Transcribe the entries exactly. Omit the pictures.

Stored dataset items
· · · · · · ·
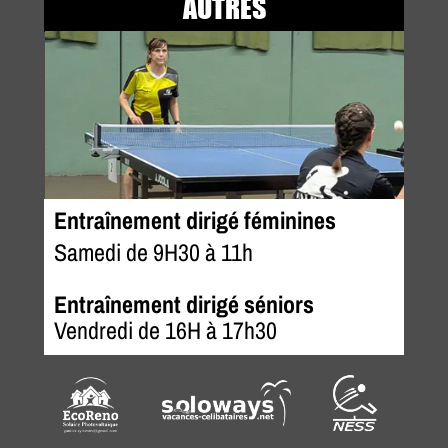
AUTRES
Entraînement dirigé féminines
Samedi de 9H30 à 11h
Entraînement dirigé séniors
Vendredi de 16H à 17h30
· · · · · · ·
SOLVED EXERCISE
AUTRES
Entraînement dirigé féminines
Samedi de 9H30 à 11h
Entraînement dirigé séniors
Vendredi de 16H à 17h30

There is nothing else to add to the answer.